We are tired of seeing how much all this has changed _ if indeed it ever was true, for hindsight isn’t always 20-20. So we fantasize about a golden era, and treat the present as an unpleasant aberration.


Nowhere is nostalgia more pursued than in Christmas festivities. The cry goes up,”Put Christ back into Christmas!”_ as if the downtown shopping frenzy of the 1950s were somehow more Christ-centered than the suburban mall frenzy of today. We yearn for old-time images, beloved traditions. Woe to the pastor who dares alter the Christmas pageant. Woe to the family that can’t measure up to old-time images. We have come to see Christmas as perhaps the last Maginot Line against change.

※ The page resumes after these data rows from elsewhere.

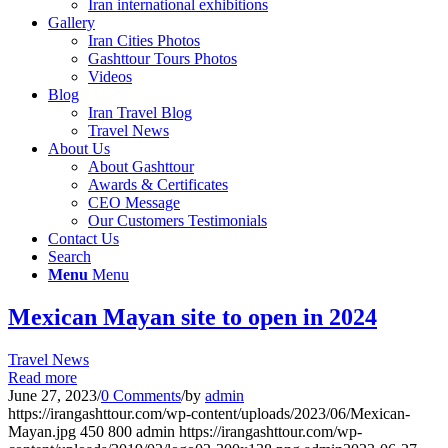
Iran international exhibitions
Gallery
Iran Cities Photos
Gashttour Tours Photos
Videos
Blog
Iran Travel Blog
Travel News
About Us
About Gashttour
Awards & Certificates
CEO Message
Our Customers Testimonials
Contact Us
Search
Menu
Menu
Mexican Mayan site to open in 2024
Travel News
Read more
June 27, 2023
/
0 Comments
/
by
admin
https://irangashttour.com/wp-content/uploads/2023/06/Mexican-
Mayan.jpg
450
800
admin
https://irangashttour.com/wp-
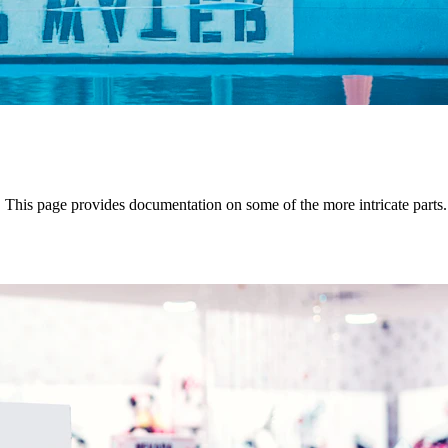
y. This page provides documentation on some of the more intricate parts.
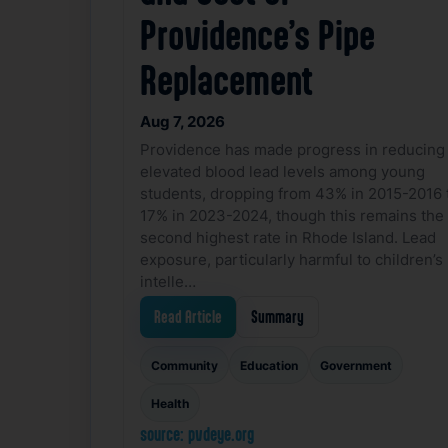
Providence’s Pipe
Replacement
Aug 7, 2026
Providence has made progress in reducing
elevated blood lead levels among young
students, dropping from 43% in 2015-2016 
17% in 2023-2024, though this remains the
second highest rate in Rhode Island. Lead
exposure, particularly harmful to children’s
intelle…
Read Article
Summary
Community
Education
Government
Health
source: pvdeye.org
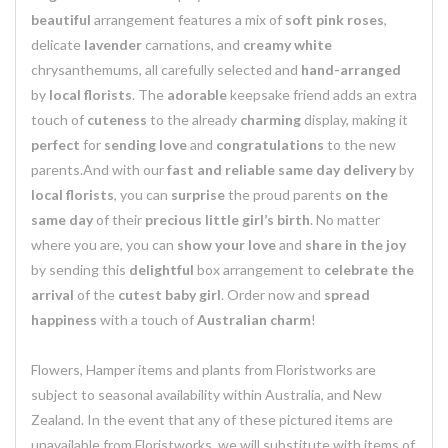
beautiful
arrangement features a mix of
soft pink roses
,
delicate
lavender
carnations, and
creamy white
chrysanthemums, all carefully selected and
hand-arranged
by
local florists
. The
adorable
keepsake friend adds an extra
touch of
cuteness
to the already
charming
display, making it
perfect
for
sending love
and
congratulations
to the new
parents.And with our
fast and reliable same day delivery
by
local florists
, you can
surprise
the proud parents
on the
same day
of their
precious little girl’s birth
. No matter
where you are, you can
show your love
and
share in the joy
by sending this
delightful
box arrangement to
celebrate the
arrival
of the
cutest baby girl
. Order now and
spread
happiness
with a touch of
Australian charm
!
Flowers, Hamper items and plants from Floristworks are
subject to seasonal availability within Australia, and New
Zealand. In the event that any of these pictured items are
unavailable from Floristworks, we will substitute with items of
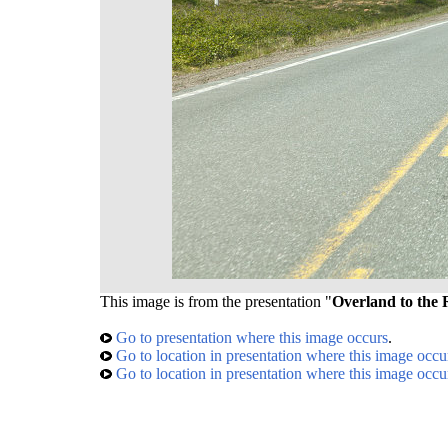
This image is from the presentation "
Overland to the 
Go to presentation where this image occurs
.
Go to location in presentation where this image occu
Go to location in presentation where this image occu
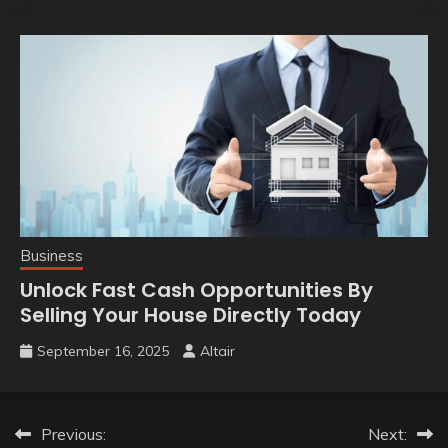
Business
Unlock Fast Cash Opportunities By
Selling Your House Directly Today
September 16, 2025
Altair
Post
Previous:
Next:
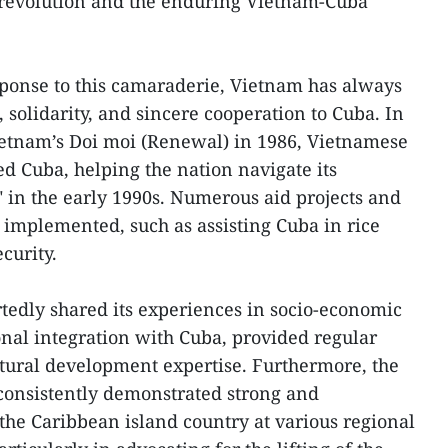
 revolution and the enduring Vietnam-Cuba
esponse to this camaraderie, Vietnam has always
 solidarity, and sincere cooperation to Cuba. In
ietnam’s Doi moi (Renewal) in 1986, Vietnamese
ed Cuba, helping the nation navigate its
" in the early 1990s. Numerous aid projects and
e implemented, such as assisting Cuba in rice
curity.
tedly shared its experiences in socio-economic
nal integration with Cuba, provided regular
ltural development expertise. Furthermore, the
consistently demonstrated strong and
the Caribbean island country at various regional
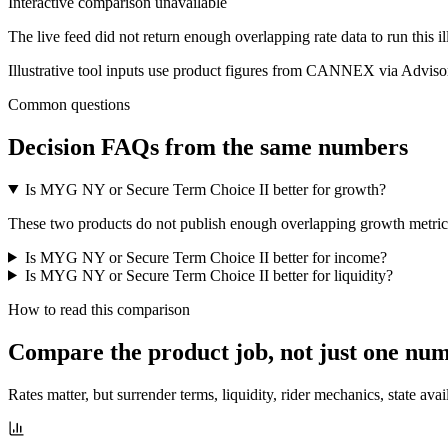
Interactive comparison unavailable
The live feed did not return enough overlapping rate data to run this i
Illustrative tool inputs use product figures from CANNEX via Advisor
Common questions
Decision FAQs
from the same numbers
Is MYG NY or Secure Term Choice II better for growth?
These two products do not publish enough overlapping growth metrics f
Is MYG NY or Secure Term Choice II better for income?
Is MYG NY or Secure Term Choice II better for liquidity?
How to read this comparison
Compare the product job,
not just one nu
Rates matter, but surrender terms, liquidity, rider mechanics, state avai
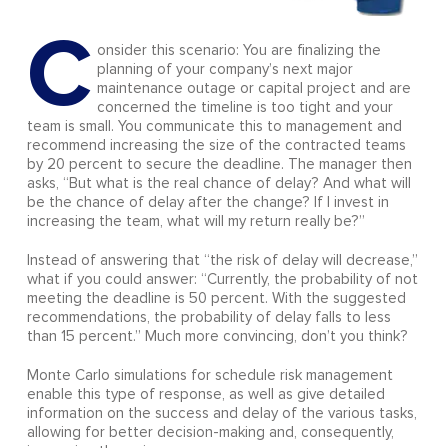
C
onsider this scenario: You are finalizing the
planning of your company’s next major
maintenance outage or capital project and are
concerned the timeline is too tight and your
team is small. You communicate this to management and
recommend increasing the size of the contracted teams
by 20 percent to secure the deadline. The manager then
asks, “But what is the real chance of delay? And what will
be the chance of delay after the change? If I invest in
increasing the team, what will my return really be?”
Instead of answering that “the risk of delay will decrease,”
what if you could answer: “Currently, the probability of not
meeting the deadline is 50 percent. With the suggested
recommendations, the probability of delay falls to less
than 15 percent.” Much more convincing, don’t you think?
Monte Carlo simulations for schedule risk management
enable this type of response, as well as give detailed
information on the success and delay of the various tasks,
allowing for better decision-making and, consequently,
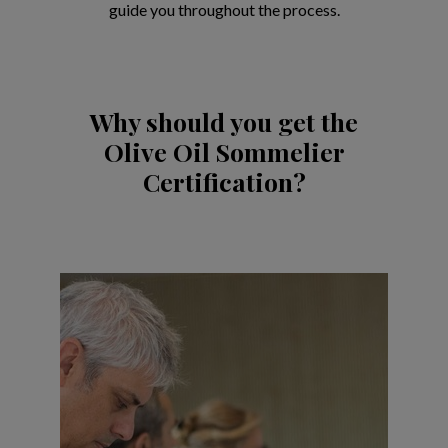
guide you throughout the process.
Why should you get the
Olive Oil Sommelier
Certification?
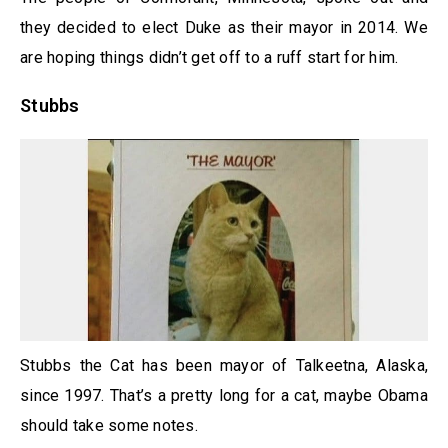
they decided to elect Duke as their mayor in 2014. We
are hoping things didn’t get off to a ruff start for him.
Stubbs
Stubbs the Cat has been mayor of Talkeetna, Alaska,
since 1997. That’s a pretty long for a cat, maybe Obama
should take some notes.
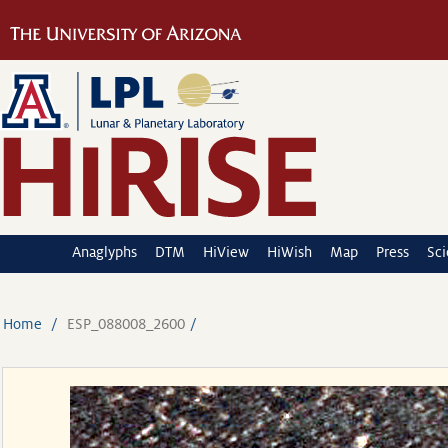
Anaglyphs
DTM
HiView
HiWish
Map
Press
Sc
Home
ESP_088008_2600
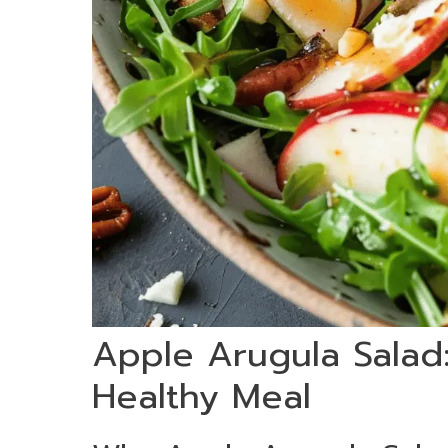
Apple Arugula Salad:
Healthy Meal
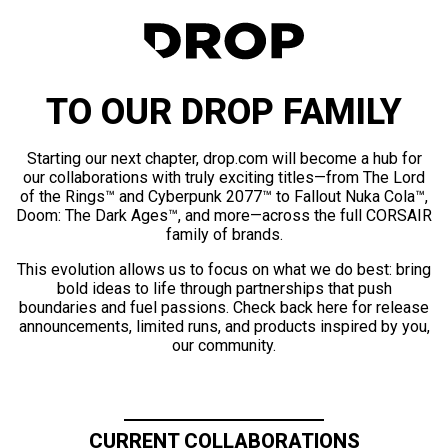
TO OUR DROP FAMILY
Starting our next chapter, drop.com will become a hub for
our collaborations with truly exciting titles—from The Lord
of the Rings™ and Cyberpunk 2077™ to Fallout Nuka Cola™,
Doom: The Dark Ages™, and more—across the full CORSAIR
family of brands.
This evolution allows us to focus on what we do best: bring
bold ideas to life through partnerships that push
boundaries and fuel passions. Check back here for release
announcements, limited runs, and products inspired by you,
our community.
CURRENT COLLABORATIONS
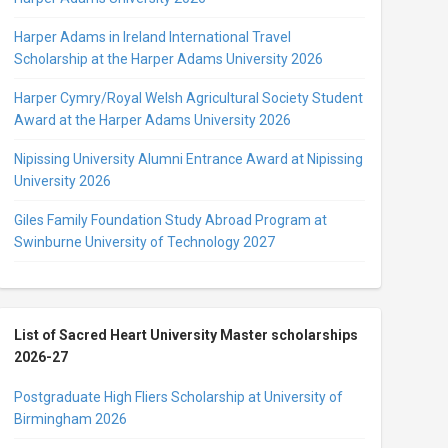
Harper Adams in Ireland International Travel
Scholarship at the Harper Adams University 2026
Harper Cymry/Royal Welsh Agricultural Society Student
Award at the Harper Adams University 2026
Nipissing University Alumni Entrance Award at Nipissing
University 2026
Giles Family Foundation Study Abroad Program at
Swinburne University of Technology 2027
List of Sacred Heart University Master scholarships
2026-27
Postgraduate High Fliers Scholarship at University of
Birmingham 2026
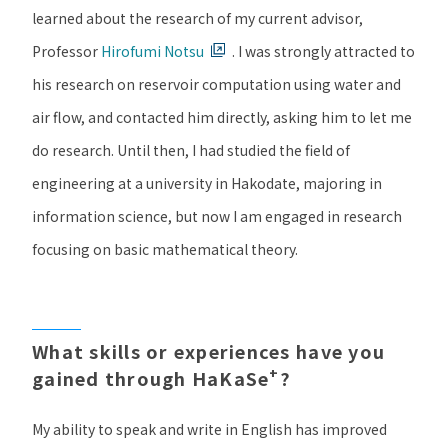
learned about the research of my current advisor,
Professor
Hirofumi Notsu
. I was strongly attracted to
his research on reservoir computation using water and
air flow, and contacted him directly, asking him to let me
do research. Until then, I had studied the field of
engineering at a university in Hakodate, majoring in
information science, but now I am engaged in research
focusing on basic mathematical theory.
What skills or experiences have you
+
gained through HaKaSe
?
My ability to speak and write in English has improved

The cloak of nostalgia isn’t our friend. Instead of yearning for simpler times, we should be steeling ourselves for the challenge of complexity. Instead of treating cultural ugliness as an aberration, we should see that it comes from within us. Instead of thinking that family walks on tree-shaded streets in long-ago villages would make life work again, we should recognize the assault of evil.

By evil I don’t mean the green, scaly, once-in-a-millennium fornicator that 1968 sensibilities dictated, but a frightening dissembler and destroyer of lives whose relentless handiwork we can barely stand to see.

It was this relentless foe, after all, whom God sent his Son to combat.